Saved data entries
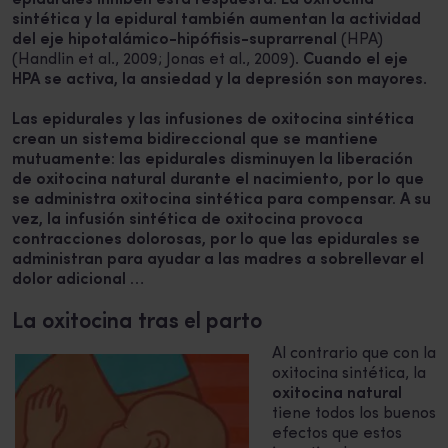
sintética y la epidural también aumentan la actividad
del eje hipotalámico-hipófisis-suprarrenal
(HPA)
(Handlin et al., 2009; Jonas et al., 2009).
Cuando el eje
HPA se activa, la ansiedad y la depresión son mayores
.
Las epidurales y las infusiones de oxitocina sintética
crean un sistema bidireccional que se mantiene
mutuamente: las epidurales disminuyen la liberación
de oxitocina natural durante el nacimiento, por lo que
se administra oxitocina sintética para compensar. A su
vez, la infusión sintética de oxitocina provoca
contracciones dolorosas, por lo que las epidurales se
administran para ayudar a las madres a sobrellevar el
dolor adicional …
La oxitocina tras el parto
Al contrario que con la
oxitocina sintética, la
oxitocina natural
tiene todos los buenos
efectos que estos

→ TASK TO CARRY OUT:
Lines, not occurrences, are what count: report how many lines of the records above include the word "epidurales", and nothing else.

→ SOLUTION FOR THIS TASK:
3